INPUT RECORDS.
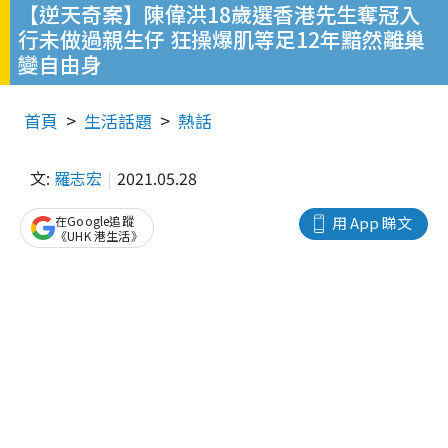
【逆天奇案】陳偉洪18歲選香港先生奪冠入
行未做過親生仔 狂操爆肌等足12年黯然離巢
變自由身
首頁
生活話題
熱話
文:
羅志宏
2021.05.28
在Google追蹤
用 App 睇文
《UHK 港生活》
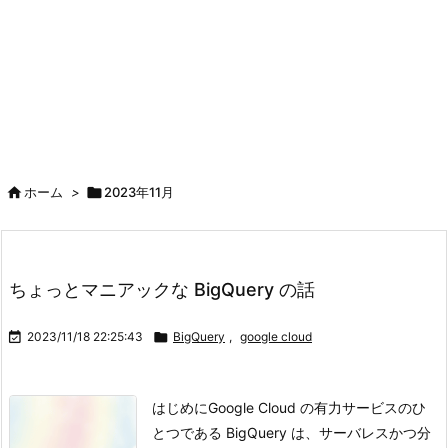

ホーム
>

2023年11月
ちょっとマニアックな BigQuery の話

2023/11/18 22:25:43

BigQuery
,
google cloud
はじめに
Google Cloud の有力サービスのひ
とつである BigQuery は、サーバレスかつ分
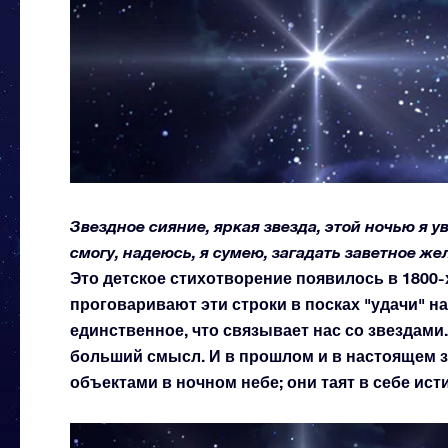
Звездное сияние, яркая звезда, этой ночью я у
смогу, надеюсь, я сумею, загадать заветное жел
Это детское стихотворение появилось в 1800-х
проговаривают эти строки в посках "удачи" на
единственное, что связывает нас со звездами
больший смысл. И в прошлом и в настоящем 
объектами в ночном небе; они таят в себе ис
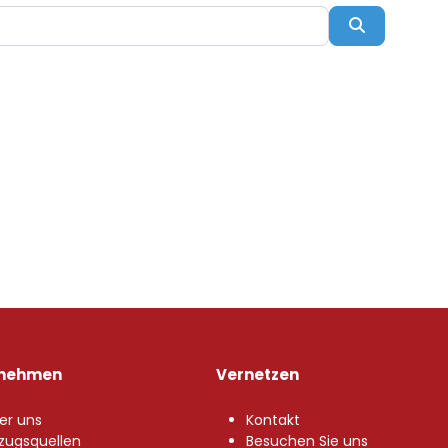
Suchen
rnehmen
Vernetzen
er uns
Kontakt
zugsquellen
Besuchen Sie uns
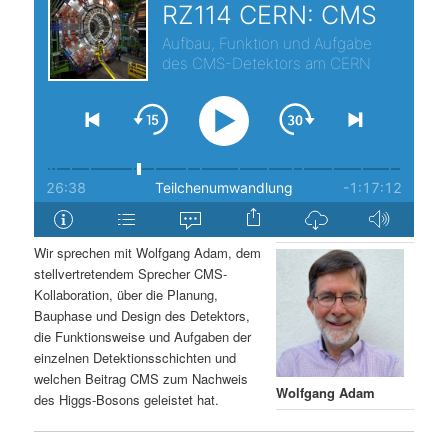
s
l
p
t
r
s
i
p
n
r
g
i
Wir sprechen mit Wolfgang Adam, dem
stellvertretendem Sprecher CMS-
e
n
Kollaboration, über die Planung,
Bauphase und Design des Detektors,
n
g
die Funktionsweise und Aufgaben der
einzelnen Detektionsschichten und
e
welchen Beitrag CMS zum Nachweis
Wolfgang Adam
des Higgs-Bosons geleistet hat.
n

BRIEF. Apart from the pictures, restate all of the listing above exactly.

WRITTEN ANSWER.
【逆天奇案】陳偉洪18歲選香港先生奪冠入
行未做過親生仔 狂操爆肌等足12年黯然離巢
變自由身
首頁
生活話題
熱話
文:
羅志宏
2021.05.28
在Google追蹤
用 App 睇文
《UHK 港生活》

ホーム
>

2023年11月
ちょっとマニアックな BigQuery の話

2023/11/18 22:25:43

BigQuery
,
google cloud
はじめに
Google Cloud の有力サービスのひ
とつである BigQuery は、サーバレスかつ分
Звездное сияние, яркая звезда, этой ночью я у
смогу, надеюсь, я сумею, загадать заветное жел
Это детское стихотворение появилось в 1800-х
проговаривают эти строки в посках "удачи" на
единственное, что связывает нас со звездами
больший смысл. И в прошлом и в настоящем 
объектами в ночном небе; они таят в себе ис
Suchen
rnehmen
Vernetzen
er uns
Kontakt
zugsquellen
Besuchen Sie uns
s
l
p
t
r
s
i
p
n
r
g
i
Wir sprechen mit Wolfgang Adam, dem
stellvertretendem Sprecher CMS-
e
n
Kollaboration, über die Planung,
Bauphase und Design des Detektors,
n
g
die Funktionsweise und Aufgaben der
einzelnen Detektionsschichten und
e
welchen Beitrag CMS zum Nachweis
Wolfgang Adam
des Higgs-Bosons geleistet hat.
n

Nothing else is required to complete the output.